Specialist investment adviser Christopher De Vere Walker hints that Russia’s resurgent anti-Semitism may have influenced the Yukos affair, because of suggested Israeli funding. He argues Russians welcome Western investment, viewing it as more stable than local support.
Irish entrepreneur John Teeling is another with experience of political perils in business, with energy and mineral prospecting companies in Iraq, Iran and Bolivia. His
lieutenant David Horgan runs Petrel Resources, which has won some contracts in Iraq.
‘In Iraq,’ he says, ’we focused on local technical people and impressed the Iraqis by bringing in expatriates from elsewhere in the Middle East.
‘We basically wormed our way in,’ he recalls. ‘We took medical books to hospitals and so on. The Middle East values courtesy and they don’t like to say no, so if you keep on turning up and making your presence felt, sooner or later they’ll give you something
in return.’
It helped that Petrel did eventually secure some big company backing, but Horgan says it is tricky and can be ‘very dangerous’ to try to get in with a local ‘fixer’ as your patron, since they will probably have as many enemies as friends.
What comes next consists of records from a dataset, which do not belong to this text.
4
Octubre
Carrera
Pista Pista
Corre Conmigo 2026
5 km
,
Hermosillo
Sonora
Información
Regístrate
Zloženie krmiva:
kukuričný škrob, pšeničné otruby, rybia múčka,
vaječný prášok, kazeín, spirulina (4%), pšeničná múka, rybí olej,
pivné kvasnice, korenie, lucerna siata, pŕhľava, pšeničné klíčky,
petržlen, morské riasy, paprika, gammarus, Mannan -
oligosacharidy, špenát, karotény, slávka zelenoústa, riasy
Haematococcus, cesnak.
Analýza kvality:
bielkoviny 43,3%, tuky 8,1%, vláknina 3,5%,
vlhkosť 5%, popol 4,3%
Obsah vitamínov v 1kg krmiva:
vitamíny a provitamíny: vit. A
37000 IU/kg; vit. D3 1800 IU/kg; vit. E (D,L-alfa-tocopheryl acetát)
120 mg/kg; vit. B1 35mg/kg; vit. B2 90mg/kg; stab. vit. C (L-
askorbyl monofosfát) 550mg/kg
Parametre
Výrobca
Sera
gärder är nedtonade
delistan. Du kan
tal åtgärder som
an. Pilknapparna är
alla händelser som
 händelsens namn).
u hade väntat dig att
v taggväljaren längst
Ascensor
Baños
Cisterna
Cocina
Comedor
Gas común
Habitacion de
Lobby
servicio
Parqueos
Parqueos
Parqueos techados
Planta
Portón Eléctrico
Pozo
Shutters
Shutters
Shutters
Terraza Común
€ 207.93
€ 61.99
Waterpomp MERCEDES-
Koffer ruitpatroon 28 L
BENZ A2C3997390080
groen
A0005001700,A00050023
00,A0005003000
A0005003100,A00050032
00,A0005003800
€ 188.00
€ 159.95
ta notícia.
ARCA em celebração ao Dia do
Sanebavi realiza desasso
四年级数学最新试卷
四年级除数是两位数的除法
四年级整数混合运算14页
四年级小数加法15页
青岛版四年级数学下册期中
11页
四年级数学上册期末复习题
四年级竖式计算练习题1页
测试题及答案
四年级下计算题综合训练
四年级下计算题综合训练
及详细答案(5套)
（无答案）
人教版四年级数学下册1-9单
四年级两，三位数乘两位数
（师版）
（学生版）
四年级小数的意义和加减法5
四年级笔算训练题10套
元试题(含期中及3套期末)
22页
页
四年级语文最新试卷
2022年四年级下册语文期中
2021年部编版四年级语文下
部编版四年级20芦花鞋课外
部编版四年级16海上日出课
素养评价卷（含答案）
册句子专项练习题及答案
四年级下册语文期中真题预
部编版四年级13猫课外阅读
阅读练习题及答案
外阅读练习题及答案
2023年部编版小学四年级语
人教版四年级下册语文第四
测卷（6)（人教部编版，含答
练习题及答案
Helpful in this area are corporate ‘sugar daddies’, which are not originally local but usually Western oil or equipment companies with local experience. In Iraq and Iran, Horgan says you must also be ready to take time and dazzle with technical and financial expertise.
In Bolivia, Teeling’s Pan Andean company was quick to cuddle up to Evo Morales, the left-wing leader who swept to power in December’s elections. Horgan argues, ‘A small company can support anti-imperialist rhetoric to get deals.’
On the age-old question of bribery, most companies in all these new markets publicly claim it brings more risks these days than rewards when trying to get ahead, and the UK Government strongly warns against it. It’s usually illegal in these countries and is an issue on which your local partner or adviser should be a valuable guide to the realities.